In order to counter recent favorable rulings by the French Supreme Court (Cour de Cassation) and the French Council of State (Conseil d’Etat), which have allowed the Dutreil Pact to apply to certain furnished rental activities, the Finance Act amends the definition of eligible activities to exclude furnished rental activities from the scope of the scheme.

In addition, the law now specifies that the shares of a “holding animatrice” and the shares of a company whose “principal” activity is eligible, can benefit from the scheme.

These changes apply retroactively to transfers made on or after October 17, 2023.

2. Non-deductibility of restitution debts related to a quasi-usufruct from estate assets

In order to counter the practice of giving a sum of money subject to usufruct (quasi-usufruct) in order to avoid taxation on inheritance, the Finance Act introduces an anti-abuse mechanism prohibiting the deduction of this liability from inheritance assets.

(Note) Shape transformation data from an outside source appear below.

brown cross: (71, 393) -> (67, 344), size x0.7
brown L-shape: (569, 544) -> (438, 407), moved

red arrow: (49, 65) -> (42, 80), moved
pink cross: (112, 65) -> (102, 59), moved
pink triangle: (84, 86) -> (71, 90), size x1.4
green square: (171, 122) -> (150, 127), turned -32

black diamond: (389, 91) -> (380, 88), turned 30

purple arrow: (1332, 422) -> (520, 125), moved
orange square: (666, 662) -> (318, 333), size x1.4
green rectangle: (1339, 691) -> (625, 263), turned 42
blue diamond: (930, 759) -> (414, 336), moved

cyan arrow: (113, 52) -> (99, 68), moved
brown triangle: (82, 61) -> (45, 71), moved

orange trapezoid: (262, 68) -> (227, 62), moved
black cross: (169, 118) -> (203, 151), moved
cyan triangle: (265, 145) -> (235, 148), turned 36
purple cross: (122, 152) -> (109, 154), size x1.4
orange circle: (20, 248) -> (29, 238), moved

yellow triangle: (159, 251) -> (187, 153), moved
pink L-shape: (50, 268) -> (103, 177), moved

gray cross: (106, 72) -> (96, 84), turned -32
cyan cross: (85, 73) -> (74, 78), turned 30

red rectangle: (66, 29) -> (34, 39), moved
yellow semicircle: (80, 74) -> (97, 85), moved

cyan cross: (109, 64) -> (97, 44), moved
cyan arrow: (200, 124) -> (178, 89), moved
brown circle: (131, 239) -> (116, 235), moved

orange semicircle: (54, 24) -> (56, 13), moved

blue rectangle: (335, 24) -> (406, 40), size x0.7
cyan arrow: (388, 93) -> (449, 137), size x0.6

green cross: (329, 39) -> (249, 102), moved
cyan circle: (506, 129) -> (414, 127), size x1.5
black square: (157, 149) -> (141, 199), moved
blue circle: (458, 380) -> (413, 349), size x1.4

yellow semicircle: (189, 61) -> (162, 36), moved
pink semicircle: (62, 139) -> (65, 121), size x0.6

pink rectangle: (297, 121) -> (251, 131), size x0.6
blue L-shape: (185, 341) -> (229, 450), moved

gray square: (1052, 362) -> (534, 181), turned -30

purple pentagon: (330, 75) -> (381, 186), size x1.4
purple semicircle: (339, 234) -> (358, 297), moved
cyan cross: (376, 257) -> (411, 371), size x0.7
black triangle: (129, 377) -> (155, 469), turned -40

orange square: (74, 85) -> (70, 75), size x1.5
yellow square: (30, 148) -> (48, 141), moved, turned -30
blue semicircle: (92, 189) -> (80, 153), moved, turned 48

This measure applies to estates opened on or after December 29, 2023 (regardless of the date on which the quasi-usufruct was created).

3. Extension of the anti-abuse provisions of article 155 A of the General Tax Code

Under certain conditions, Article 155 A of the French General Tax Code allows income from services provided by an individual to be taxed in France despite the involvement of a foreign company (in whole or in part, depending on whether or not the individual providing the services is a French tax resident).

Again in response to a favorable ruling by the Conseil d’Etat, the Finance Act amends article 155 A to include in its scope royalties for the granting of intellectual property rights by an individual to a foreign company.

These provisions apply to income received on or after January 1, 2024.

4. Impôt sur la Fortune Immobilière (IFI): new anti-optimization measure

The law complicates the calculation of the IFI taxable base in the case of real estate assets held via interposed indebted companies. Debts that are not directly or indirectly related to a taxable asset will not be taken into account, although a double ceiling and/or pro rata mechanism will be introduced, depending on the market value of the assets and the taxpayer’s percentage holding in the capital of the said companies.

This new measure applies from the IFI 2024 (for which the triggering event was January 1, 2024…).

5. Adjustment of the exit tax

The text provides for immediate payment of deferred tax (for departures abroad made since January 1, 2019) in the event of failure to file the declaration relating to events whose occurrence gives rise to a tax rebate or refund.

The text has also been corrected with regard to the deduction of social security contributions for certain taxpayers.

SECTORAL MEASURES

For the record:

  • Creation of a tax on excess profits from the operation of long-distance transport infrastructures; this new tax should mainly concern large motorway concessions and major airports;
  • Creation of a tax on streaming;
  • Framework for “fixed” or “telecom” IFER.